All records below must be written out exactly, with the pictures excluded.
- Opening Delimiter -
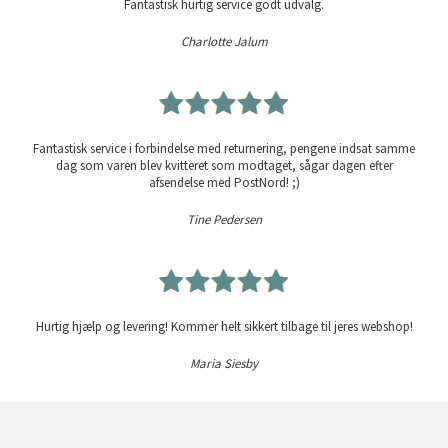
Fantastisk hurtig service godt udvalg.
Charlotte Jalum
Fantastisk service i forbindelse med returnering, pengene indsat samme
dag som varen blev kvitteret som modtaget, sågar dagen efter
afsendelse med PostNord! ;)
Tine Pedersen
Hurtig hjælp og levering! Kommer helt sikkert tilbage til jeres webshop!
Maria Siesby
- Closing Delimiter -
§ **Response to the task**
Fantastisk hurtig service godt udvalg.
Charlotte Jalum
Fantastisk service i forbindelse med returnering, pengene indsat samme
dag som varen blev kvitteret som modtaget, sågar dagen efter
afsendelse med PostNord! ;)
Tine Pedersen
Hurtig hjælp og levering! Kommer helt sikkert tilbage til jeres webshop!
Maria Siesby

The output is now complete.